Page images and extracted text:
........
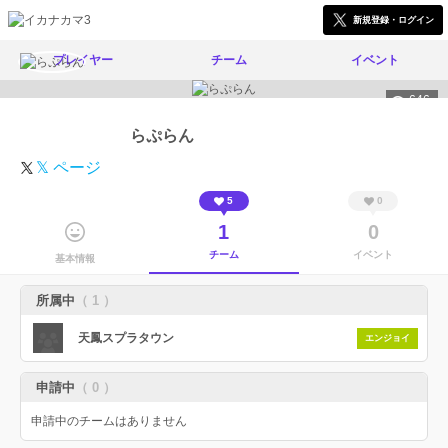
新規登録・ログイン
プレイヤー
チーム
イベント
646
らぷらん
𝕏 ページ
5
0
1
0
チーム
イベント
基本情報
所属中
（ 1 ）
天鳳スプラタウン
エンジョイ
申請中
（ 0 ）
申請中のチームはありません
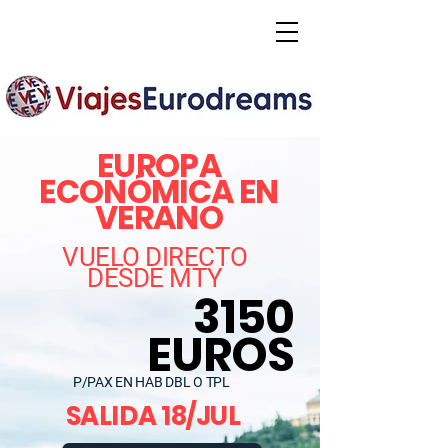
EUROPA
ECONÓMICA EN
VERANO
VUELO DIRECTO
DESDE MTY
3150
EUROS
P/PAX EN HAB DBL O TPL
SALIDA 18/JUL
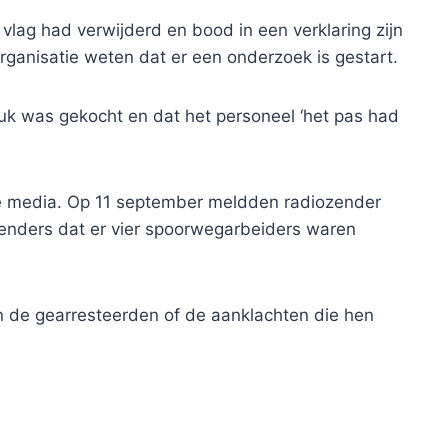
ag had verwijderd en bood in een verklaring zijn
organisatie weten dat er een onderzoek is gestart.
uk was gekocht en dat het personeel ‘het pas had
le media. Op 11 september meldden radiozender
nders dat er vier spoorwegarbeiders waren
an de gearresteerden of de aanklachten die hen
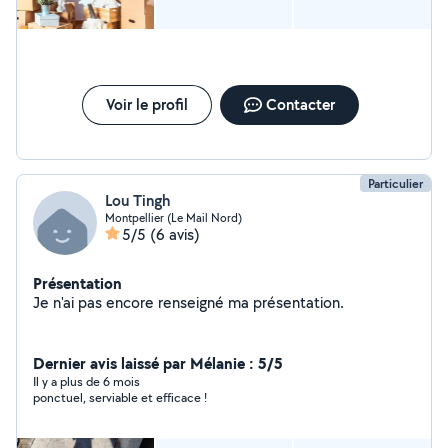
rapide et gratuit !
Voir le profil
Contacter
Particulier
Lou Tingh
Montpellier (Le Mail Nord)
5/5
(6 avis)
Présentation
Je n'ai pas encore renseigné ma présentation.
Dernier avis laissé par Mélanie : 5/5
Il y a plus de 6 mois
ponctuel, serviable et efficace !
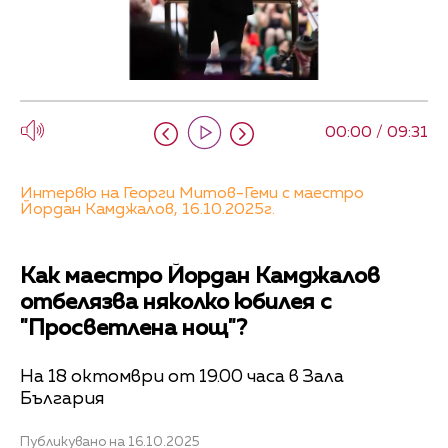
00:00 / 09:31
Интервю на Георги Митов-Геми с маестро
Йордан Камджалов, 16.10.2025г.
Как маестро Йордан Камджалов
отбелязва няколко юбилея с
"Просветлена нощ"?
На 18 октомври от 19.00 часа в Зала
България
Публикувано на 16.10.2025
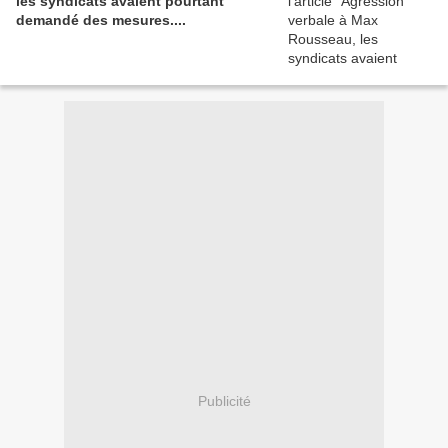
les syndicats avaient pourtant
demandé des mesures....
Publicité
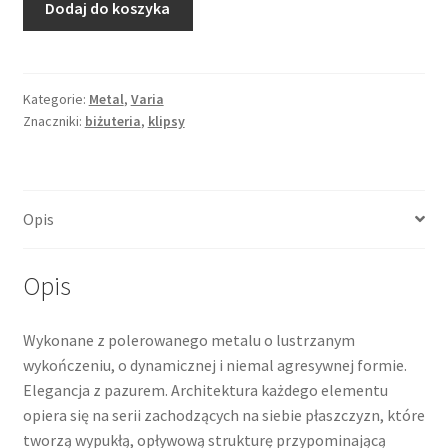
Dodaj do koszyka
Klipsy
metalowe,
skrzydła
Merkurego,
Kategorie:
Metal
,
Varia
Znaczniki:
biżuteria
,
klipsy
biżuteria
kostiumowa
Opis
Opis
Wykonane z polerowanego metalu o lustrzanym
wykończeniu, o dynamicznej i niemal agresywnej formie.
Elegancja z pazurem. Architektura każdego elementu
opiera się na serii zachodzących na siebie płaszczyzn, które
tworzą wypukłą, opływową strukturę przypominającą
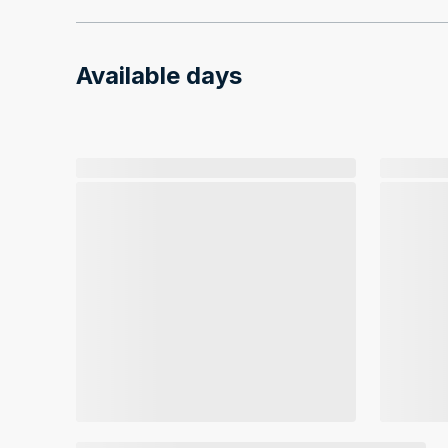
Available days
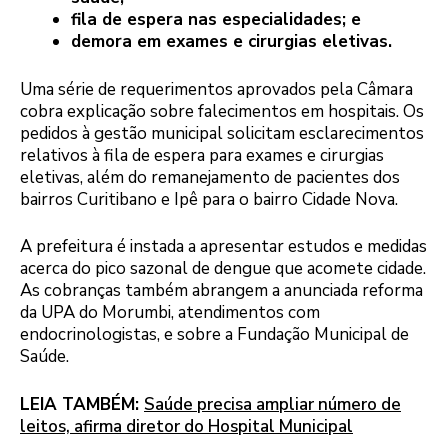
fila de espera nas especialidades; e
demora em exames e cirurgias eletivas.
Uma série de requerimentos aprovados pela Câmara
cobra explicação sobre falecimentos em hospitais. Os
pedidos à gestão municipal solicitam esclarecimentos
relativos à fila de espera para exames e cirurgias
eletivas, além do remanejamento de pacientes dos
bairros Curitibano e Ipê para o bairro Cidade Nova.
A prefeitura é instada a apresentar estudos e medidas
acerca do pico sazonal de dengue que acomete cidade.
As cobranças também abrangem a anunciada reforma
da UPA do Morumbi, atendimentos com
endocrinologistas, e sobre a Fundação Municipal de
Saúde.
LEIA TAMBÉM:
Saúde precisa ampliar número de
leitos, afirma diretor do Hospital Municipal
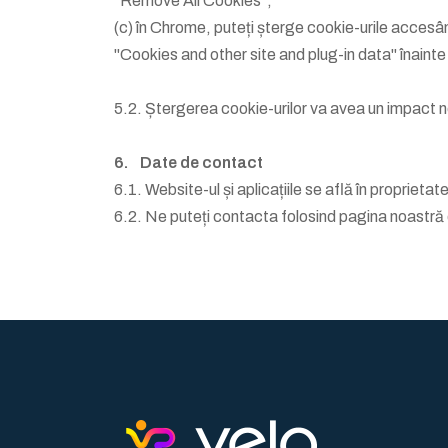
"Remove All Cookies";
(c) în Chrome, puteți șterge cookie-urile accesâ
"Cookies and other site and plug-in data" înaint
5.2. Ștergerea cookie-urilor va avea un impact neg
6. Date de contact
6.1. Website-ul și aplicațiile se află în proprieta
6.2. Ne puteți contacta folosind pagina noastră de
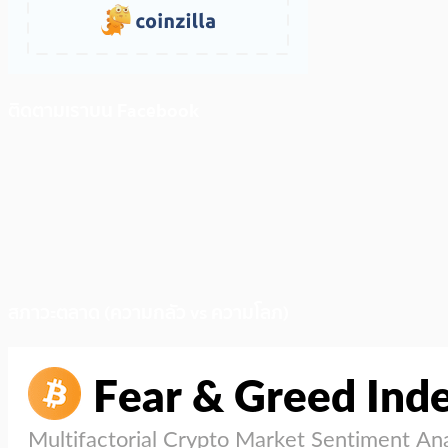
ติดตามเราบน Facebook
สภาวะตลาด (ความกลัว vs ความโลภ)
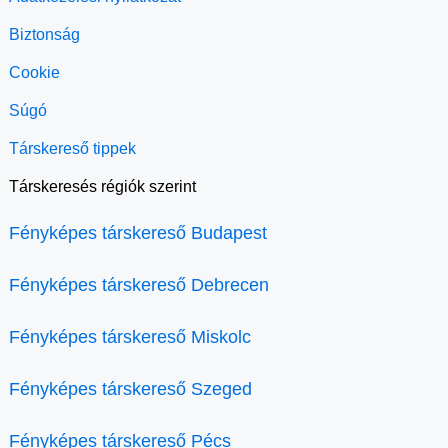
Biztonság
Cookie
Súgó
Társkereső tippek
Társkeresés régiók szerint
Fényképes társkereső Budapest
Fényképes társkereső Debrecen
Fényképes társkereső Miskolc
Fényképes társkereső Szeged
Fényképes társkereső Pécs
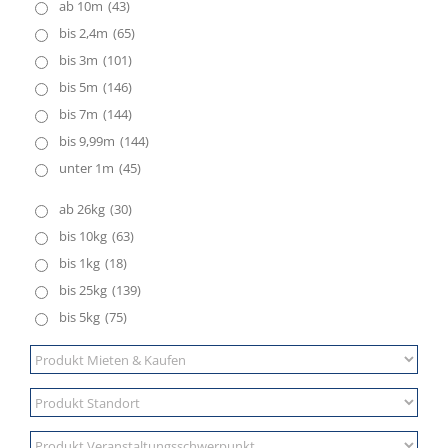
ab 10m
(43)
bis 2,4m
(65)
bis 3m
(101)
bis 5m
(146)
bis 7m
(144)
bis 9,99m
(144)
unter 1m
(45)
ab 26kg
(30)
bis 10kg
(63)
bis 1kg
(18)
bis 25kg
(139)
bis 5kg
(75)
........
→ ACTIVITY: Exactly the lines above, from the one containing "Йордан Камджалов, 16.10.2025г." down to the one containing "Társkeresés régiók szerint", are to be repeated, including both ends. Pictures are not part of the copy.

→ ANSWER BOX:
Йордан Камджалов, 16.10.2025г.
Как маестро Йордан Камджалов
отбелязва няколко юбилея с
"Просветлена нощ"?
На 18 октомври от 19.00 часа в Зала
България
Публикувано на 16.10.2025
les syndicats avaient pourtant
demandé des mesures....
Publicité
Dodaj do koszyka
Klipsy
metalowe,
skrzydła
Merkurego,
Kategorie:
Metal
,
Varia
Znaczniki:
biżuteria
,
klipsy
biżuteria
kostiumowa
Opis
Opis
Wykonane z polerowanego metalu o lustrzanym
wykończeniu, o dynamicznej i niemal agresywnej formie.
Elegancja z pazurem. Architektura każdego elementu
opiera się na serii zachodzących na siebie płaszczyzn, które
tworzą wypukłą, opływową strukturę przypominającą
Available days
fila de espera nas especialidades; e
demora em exames e cirurgias eletivas.
Uma série de requerimentos aprovados pela Câmara
cobra explicação sobre falecimentos em hospitais. Os
pedidos à gestão municipal solicitam esclarecimentos
relativos à fila de espera para exames e cirurgias
eletivas, além do remanejamento de pacientes dos
bairros Curitibano e Ipê para o bairro Cidade Nova.
A prefeitura é instada a apresentar estudos e medidas
acerca do pico sazonal de dengue que acomete cidade.
As cobranças também abrangem a anunciada reforma
da UPA do Morumbi, atendimentos com
endocrinologistas, e sobre a Fundação Municipal de
Saúde.
LEIA TAMBÉM:
Saúde precisa ampliar número de
leitos, afirma diretor do Hospital Municipal
"Remove All Cookies";
(c) în Chrome, puteți șterge cookie-urile accesâ
"Cookies and other site and plug-in data" înaint
5.2. Ștergerea cookie-urilor va avea un impact neg
6. Date de contact
6.1. Website-ul și aplicațiile se află în proprieta
6.2. Ne puteți contacta folosind pagina noastră de
ติดตามเราบน Facebook
สภาวะตลาด (ความกลัว vs ความโลภ)
Biztonság
Cookie
Súgó
Társkereső tippek
Társkeresés régiók szerint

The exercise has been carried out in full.